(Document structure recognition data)
++++++++++++++++++++

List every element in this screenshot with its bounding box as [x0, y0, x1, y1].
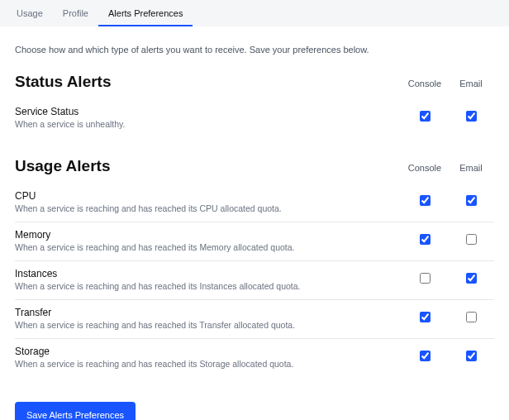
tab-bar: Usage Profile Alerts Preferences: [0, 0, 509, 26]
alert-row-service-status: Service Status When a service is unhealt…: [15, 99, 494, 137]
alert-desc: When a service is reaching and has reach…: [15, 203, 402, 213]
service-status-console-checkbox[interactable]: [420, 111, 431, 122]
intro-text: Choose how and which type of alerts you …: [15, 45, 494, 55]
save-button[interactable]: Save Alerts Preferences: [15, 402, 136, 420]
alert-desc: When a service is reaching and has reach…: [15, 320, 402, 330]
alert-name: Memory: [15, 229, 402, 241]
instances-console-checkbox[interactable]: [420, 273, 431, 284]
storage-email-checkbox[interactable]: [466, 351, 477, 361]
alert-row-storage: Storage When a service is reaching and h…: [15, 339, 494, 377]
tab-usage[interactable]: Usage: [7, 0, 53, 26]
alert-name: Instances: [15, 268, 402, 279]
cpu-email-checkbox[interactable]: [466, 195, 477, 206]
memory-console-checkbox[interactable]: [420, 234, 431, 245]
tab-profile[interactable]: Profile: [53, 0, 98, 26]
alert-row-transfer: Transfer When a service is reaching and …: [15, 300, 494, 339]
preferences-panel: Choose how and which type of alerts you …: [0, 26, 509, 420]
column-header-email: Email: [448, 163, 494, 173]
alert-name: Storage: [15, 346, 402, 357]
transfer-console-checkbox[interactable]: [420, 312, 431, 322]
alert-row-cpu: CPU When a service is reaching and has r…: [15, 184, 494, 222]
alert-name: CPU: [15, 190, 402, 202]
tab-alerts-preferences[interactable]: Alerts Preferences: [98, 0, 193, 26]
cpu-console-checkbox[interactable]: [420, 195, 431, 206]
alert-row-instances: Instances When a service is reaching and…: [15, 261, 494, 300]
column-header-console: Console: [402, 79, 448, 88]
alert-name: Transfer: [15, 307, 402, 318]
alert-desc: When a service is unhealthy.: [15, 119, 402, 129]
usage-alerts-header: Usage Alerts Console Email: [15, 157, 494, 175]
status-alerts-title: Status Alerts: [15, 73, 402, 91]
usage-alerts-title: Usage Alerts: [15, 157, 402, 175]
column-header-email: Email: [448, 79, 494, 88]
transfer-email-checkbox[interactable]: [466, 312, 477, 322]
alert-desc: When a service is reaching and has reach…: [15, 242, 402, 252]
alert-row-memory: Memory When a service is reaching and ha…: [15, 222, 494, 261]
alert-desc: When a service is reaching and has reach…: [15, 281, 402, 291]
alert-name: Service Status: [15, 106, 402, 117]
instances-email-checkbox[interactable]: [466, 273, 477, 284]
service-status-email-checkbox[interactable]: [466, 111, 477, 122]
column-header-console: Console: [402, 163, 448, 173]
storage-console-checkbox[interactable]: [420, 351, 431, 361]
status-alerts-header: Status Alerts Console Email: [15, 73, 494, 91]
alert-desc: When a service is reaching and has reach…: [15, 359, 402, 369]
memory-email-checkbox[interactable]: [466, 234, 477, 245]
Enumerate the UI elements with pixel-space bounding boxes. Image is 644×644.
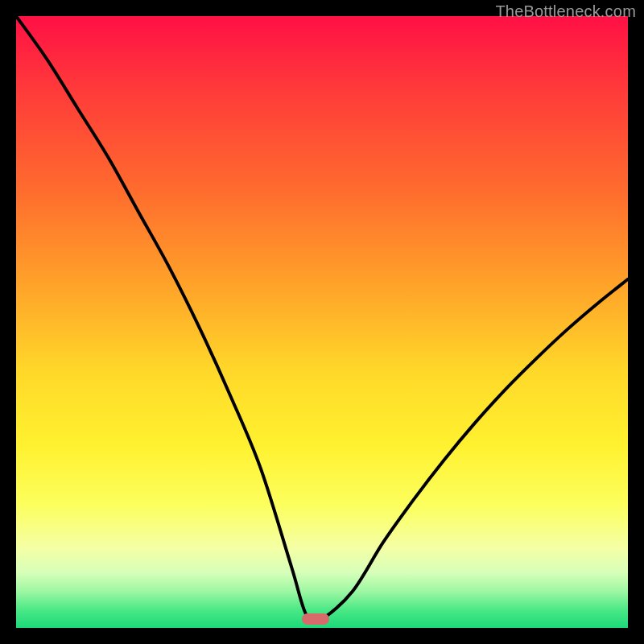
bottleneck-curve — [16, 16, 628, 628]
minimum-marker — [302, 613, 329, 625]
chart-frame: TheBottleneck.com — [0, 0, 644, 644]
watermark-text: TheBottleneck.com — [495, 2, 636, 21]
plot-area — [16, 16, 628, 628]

++++++++++++++++++++

Copy the records above exactly. The pictures are not part of the copy.

## SOLUTION
List every element in this screenshot with its bounding box as [x0, y0, x1, y1].
tab-bar: Usage Profile Alerts Preferences: [0, 0, 509, 26]
alert-row-service-status: Service Status When a service is unhealt…: [15, 99, 494, 137]
alert-desc: When a service is reaching and has reach…: [15, 203, 402, 213]
service-status-console-checkbox[interactable]: [420, 111, 431, 122]
intro-text: Choose how and which type of alerts you …: [15, 45, 494, 55]
save-button[interactable]: Save Alerts Preferences: [15, 402, 136, 420]
alert-desc: When a service is reaching and has reach…: [15, 320, 402, 330]
alert-name: Memory: [15, 229, 402, 241]
instances-console-checkbox[interactable]: [420, 273, 431, 284]
storage-email-checkbox[interactable]: [466, 351, 477, 361]
alert-row-storage: Storage When a service is reaching and h…: [15, 339, 494, 377]
tab-usage[interactable]: Usage: [7, 0, 53, 26]
alert-name: Instances: [15, 268, 402, 279]
cpu-email-checkbox[interactable]: [466, 195, 477, 206]
memory-console-checkbox[interactable]: [420, 234, 431, 245]
tab-profile[interactable]: Profile: [53, 0, 98, 26]
alert-row-transfer: Transfer When a service is reaching and …: [15, 300, 494, 339]
preferences-panel: Choose how and which type of alerts you …: [0, 26, 509, 420]
column-header-email: Email: [448, 163, 494, 173]
alert-name: Storage: [15, 346, 402, 357]
transfer-console-checkbox[interactable]: [420, 312, 431, 322]
alert-row-cpu: CPU When a service is reaching and has r…: [15, 184, 494, 222]
alert-name: CPU: [15, 190, 402, 202]
tab-alerts-preferences[interactable]: Alerts Preferences: [98, 0, 193, 26]
cpu-console-checkbox[interactable]: [420, 195, 431, 206]
alert-row-instances: Instances When a service is reaching and…: [15, 261, 494, 300]
column-header-console: Console: [402, 79, 448, 88]
alert-name: Transfer: [15, 307, 402, 318]
alert-desc: When a service is unhealthy.: [15, 119, 402, 129]
usage-alerts-header: Usage Alerts Console Email: [15, 157, 494, 175]
status-alerts-title: Status Alerts: [15, 73, 402, 91]
usage-alerts-title: Usage Alerts: [15, 157, 402, 175]
column-header-email: Email: [448, 79, 494, 88]
transfer-email-checkbox[interactable]: [466, 312, 477, 322]
alert-desc: When a service is reaching and has reach…: [15, 242, 402, 252]
alert-row-memory: Memory When a service is reaching and ha…: [15, 222, 494, 261]
alert-desc: When a service is reaching and has reach…: [15, 281, 402, 291]
alert-name: Service Status: [15, 106, 402, 117]
instances-email-checkbox[interactable]: [466, 273, 477, 284]
service-status-email-checkbox[interactable]: [466, 111, 477, 122]
column-header-console: Console: [402, 163, 448, 173]
storage-console-checkbox[interactable]: [420, 351, 431, 361]
status-alerts-header: Status Alerts Console Email: [15, 73, 494, 91]
alert-desc: When a service is reaching and has reach…: [15, 359, 402, 369]
memory-email-checkbox[interactable]: [466, 234, 477, 245]
Enumerate the UI elements with pixel-space bounding boxes. Image is 644×644.
bottleneck-curve — [16, 16, 628, 628]
minimum-marker — [302, 613, 329, 625]
chart-frame: TheBottleneck.com — [0, 0, 644, 644]
watermark-text: TheBottleneck.com — [495, 2, 636, 21]
plot-area — [16, 16, 628, 628]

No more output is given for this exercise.